TASK REQUIREMENTS | Whenever the word "Justagame" appears in a line of the data below, copy that line.

Dataset entries
==================================================
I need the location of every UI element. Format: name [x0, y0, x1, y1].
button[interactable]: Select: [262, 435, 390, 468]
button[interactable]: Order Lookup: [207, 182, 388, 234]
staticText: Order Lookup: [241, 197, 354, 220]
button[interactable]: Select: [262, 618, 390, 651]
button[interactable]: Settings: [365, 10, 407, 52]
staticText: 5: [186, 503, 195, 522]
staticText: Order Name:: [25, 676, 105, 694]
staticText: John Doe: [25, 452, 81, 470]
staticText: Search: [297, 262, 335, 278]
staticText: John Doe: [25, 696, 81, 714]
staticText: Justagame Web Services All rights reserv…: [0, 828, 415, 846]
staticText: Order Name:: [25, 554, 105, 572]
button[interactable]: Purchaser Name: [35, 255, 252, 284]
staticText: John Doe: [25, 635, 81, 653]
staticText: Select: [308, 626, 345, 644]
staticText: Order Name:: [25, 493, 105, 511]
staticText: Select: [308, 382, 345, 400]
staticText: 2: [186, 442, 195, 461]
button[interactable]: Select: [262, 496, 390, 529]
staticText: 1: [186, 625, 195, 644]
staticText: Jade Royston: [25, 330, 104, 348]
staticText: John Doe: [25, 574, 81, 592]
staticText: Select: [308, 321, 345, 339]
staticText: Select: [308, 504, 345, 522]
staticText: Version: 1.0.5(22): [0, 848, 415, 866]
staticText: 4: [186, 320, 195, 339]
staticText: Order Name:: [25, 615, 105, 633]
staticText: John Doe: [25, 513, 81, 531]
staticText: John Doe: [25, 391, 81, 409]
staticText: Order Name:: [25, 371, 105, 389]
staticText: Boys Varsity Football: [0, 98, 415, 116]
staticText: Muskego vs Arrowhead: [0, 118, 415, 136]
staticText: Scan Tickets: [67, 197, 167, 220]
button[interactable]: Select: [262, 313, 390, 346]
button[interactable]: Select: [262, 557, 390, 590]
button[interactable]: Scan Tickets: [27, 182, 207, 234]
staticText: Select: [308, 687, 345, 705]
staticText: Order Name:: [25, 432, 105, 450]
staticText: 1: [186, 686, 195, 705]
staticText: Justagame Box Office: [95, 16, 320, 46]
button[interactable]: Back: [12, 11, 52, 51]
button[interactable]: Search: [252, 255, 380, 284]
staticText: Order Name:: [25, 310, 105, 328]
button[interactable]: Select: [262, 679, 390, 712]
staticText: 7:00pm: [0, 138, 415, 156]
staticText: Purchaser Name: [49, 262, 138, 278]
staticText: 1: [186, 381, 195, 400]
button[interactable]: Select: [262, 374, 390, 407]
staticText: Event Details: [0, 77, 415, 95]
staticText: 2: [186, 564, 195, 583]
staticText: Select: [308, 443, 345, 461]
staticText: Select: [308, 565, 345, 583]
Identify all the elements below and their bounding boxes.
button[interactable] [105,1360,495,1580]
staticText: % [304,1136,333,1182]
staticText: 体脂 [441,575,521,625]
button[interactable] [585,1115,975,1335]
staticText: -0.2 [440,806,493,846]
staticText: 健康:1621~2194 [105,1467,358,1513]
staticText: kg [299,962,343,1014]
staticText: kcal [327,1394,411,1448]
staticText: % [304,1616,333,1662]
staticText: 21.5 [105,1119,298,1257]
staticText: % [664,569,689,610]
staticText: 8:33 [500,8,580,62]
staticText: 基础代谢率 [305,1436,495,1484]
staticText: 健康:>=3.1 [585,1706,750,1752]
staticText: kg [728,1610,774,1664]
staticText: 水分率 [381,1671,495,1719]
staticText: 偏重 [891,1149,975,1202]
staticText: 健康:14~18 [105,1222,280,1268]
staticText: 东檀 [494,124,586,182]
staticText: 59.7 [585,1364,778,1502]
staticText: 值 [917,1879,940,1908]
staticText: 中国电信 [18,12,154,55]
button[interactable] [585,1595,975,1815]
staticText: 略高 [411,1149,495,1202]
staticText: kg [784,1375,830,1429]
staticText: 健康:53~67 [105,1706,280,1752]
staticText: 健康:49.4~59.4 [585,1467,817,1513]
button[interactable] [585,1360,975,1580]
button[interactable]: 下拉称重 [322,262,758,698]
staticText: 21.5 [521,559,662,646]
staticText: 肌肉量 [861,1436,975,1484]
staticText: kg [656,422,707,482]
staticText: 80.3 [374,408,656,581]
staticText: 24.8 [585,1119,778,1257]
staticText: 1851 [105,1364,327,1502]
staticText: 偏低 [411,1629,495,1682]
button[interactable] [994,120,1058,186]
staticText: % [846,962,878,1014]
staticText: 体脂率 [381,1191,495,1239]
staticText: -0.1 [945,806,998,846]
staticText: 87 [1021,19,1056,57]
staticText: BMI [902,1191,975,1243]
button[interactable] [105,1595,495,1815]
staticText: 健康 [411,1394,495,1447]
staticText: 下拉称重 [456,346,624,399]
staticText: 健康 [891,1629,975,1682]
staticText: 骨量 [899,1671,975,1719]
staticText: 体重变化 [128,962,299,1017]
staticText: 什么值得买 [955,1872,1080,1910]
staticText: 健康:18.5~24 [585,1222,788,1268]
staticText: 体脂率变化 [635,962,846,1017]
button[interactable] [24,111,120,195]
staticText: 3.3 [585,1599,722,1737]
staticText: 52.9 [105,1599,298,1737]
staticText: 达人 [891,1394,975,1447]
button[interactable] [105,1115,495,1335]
==================================================
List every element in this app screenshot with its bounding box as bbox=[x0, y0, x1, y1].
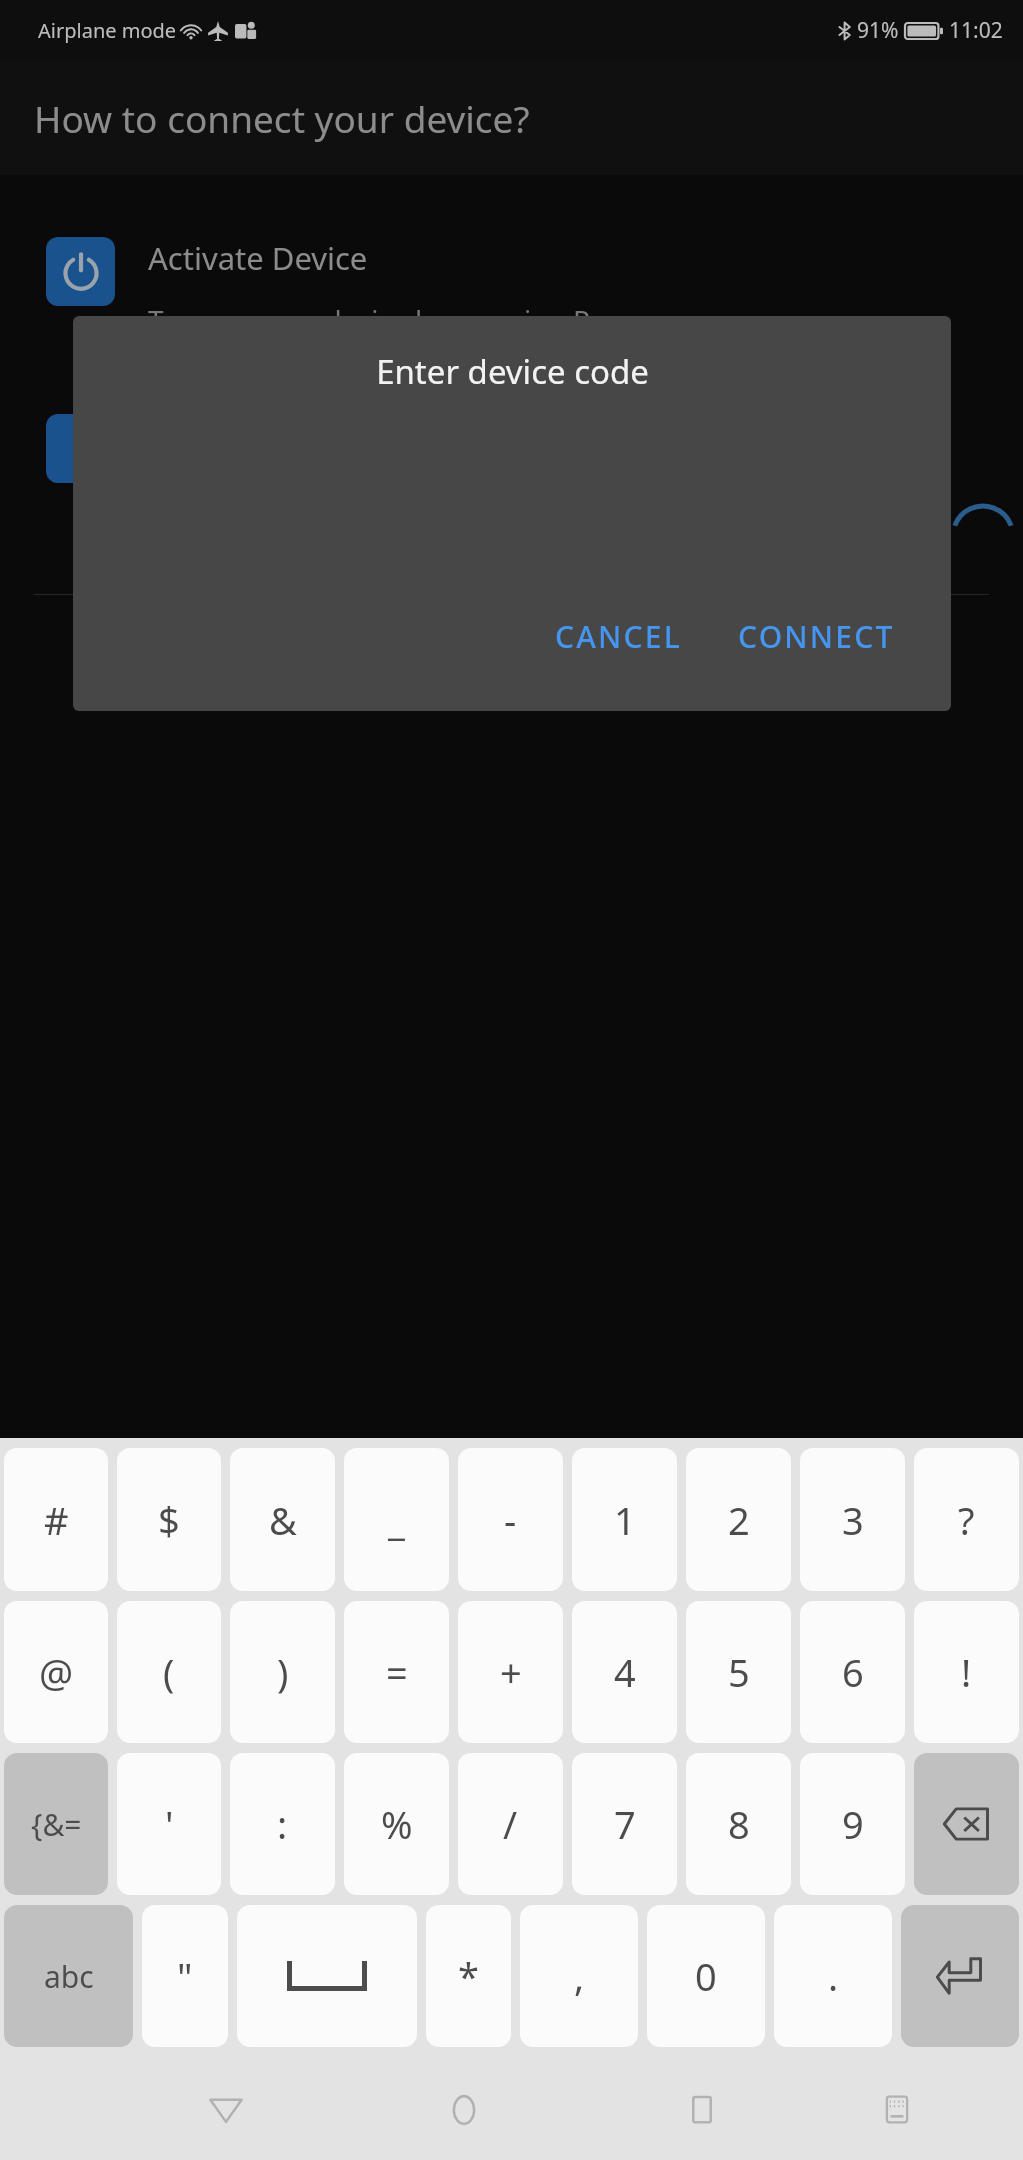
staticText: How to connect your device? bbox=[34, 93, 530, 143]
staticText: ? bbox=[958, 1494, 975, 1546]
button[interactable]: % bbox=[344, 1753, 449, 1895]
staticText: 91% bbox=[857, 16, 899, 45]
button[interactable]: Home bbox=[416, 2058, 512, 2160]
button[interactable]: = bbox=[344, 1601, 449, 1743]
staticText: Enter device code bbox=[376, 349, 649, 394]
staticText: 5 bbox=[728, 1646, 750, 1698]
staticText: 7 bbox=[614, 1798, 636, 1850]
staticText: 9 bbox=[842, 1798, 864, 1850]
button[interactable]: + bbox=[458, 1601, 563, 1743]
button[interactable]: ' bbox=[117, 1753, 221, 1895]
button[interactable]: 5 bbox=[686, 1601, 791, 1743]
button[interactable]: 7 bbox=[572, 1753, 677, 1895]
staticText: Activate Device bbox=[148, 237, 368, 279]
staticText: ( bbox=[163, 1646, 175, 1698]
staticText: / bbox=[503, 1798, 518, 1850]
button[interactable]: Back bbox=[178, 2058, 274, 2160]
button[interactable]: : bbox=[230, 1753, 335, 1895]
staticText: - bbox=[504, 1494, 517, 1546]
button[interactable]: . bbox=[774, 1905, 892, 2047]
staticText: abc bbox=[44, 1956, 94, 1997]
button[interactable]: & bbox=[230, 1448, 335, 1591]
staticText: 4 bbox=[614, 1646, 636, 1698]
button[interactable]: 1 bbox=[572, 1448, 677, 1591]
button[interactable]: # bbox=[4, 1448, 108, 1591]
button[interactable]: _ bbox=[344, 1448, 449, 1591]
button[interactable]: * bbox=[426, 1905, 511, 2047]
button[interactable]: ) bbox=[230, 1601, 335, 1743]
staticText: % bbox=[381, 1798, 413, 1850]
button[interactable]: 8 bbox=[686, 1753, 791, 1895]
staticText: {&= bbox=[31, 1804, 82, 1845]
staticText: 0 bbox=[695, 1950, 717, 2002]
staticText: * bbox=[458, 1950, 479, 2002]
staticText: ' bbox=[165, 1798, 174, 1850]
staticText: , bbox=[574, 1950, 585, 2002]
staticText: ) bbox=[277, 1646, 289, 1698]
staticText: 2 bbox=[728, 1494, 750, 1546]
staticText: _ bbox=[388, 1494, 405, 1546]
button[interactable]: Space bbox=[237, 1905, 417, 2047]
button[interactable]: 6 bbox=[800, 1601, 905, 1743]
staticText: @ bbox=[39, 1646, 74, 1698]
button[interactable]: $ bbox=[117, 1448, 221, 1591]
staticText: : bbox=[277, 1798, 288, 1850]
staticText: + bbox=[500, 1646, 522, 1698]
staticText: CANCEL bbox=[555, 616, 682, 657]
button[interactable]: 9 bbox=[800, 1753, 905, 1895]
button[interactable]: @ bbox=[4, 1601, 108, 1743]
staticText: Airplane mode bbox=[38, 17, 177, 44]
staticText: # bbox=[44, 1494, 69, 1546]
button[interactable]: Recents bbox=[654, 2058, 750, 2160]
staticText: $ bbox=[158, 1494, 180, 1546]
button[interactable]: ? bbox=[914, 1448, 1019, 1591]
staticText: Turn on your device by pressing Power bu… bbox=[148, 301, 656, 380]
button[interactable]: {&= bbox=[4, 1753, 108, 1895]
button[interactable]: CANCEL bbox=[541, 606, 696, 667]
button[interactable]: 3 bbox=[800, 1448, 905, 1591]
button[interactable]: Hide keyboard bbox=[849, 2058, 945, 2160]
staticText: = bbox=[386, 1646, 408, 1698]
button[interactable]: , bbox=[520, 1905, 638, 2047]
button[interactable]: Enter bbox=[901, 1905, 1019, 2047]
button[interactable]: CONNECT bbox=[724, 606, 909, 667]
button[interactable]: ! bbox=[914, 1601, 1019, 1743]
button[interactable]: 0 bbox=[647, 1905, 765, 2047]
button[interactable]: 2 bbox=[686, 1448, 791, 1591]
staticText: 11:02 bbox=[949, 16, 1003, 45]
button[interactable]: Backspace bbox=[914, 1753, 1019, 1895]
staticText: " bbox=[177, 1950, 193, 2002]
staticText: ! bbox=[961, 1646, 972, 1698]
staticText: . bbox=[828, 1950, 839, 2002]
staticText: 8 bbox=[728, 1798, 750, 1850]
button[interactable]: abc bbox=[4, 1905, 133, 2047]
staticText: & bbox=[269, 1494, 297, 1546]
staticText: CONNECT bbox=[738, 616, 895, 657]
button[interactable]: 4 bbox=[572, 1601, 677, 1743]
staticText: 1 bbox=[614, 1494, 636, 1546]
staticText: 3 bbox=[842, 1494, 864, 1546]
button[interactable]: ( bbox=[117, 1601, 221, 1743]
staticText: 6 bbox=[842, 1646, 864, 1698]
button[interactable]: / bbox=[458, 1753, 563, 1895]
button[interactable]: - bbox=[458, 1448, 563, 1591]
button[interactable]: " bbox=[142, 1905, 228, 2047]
==================================================
ANSWER TO THE EXERCISE |
staticText: Justagame Web Services All rights reserv…: [0, 828, 415, 846]
staticText: Justagame Box Office: [95, 16, 320, 46]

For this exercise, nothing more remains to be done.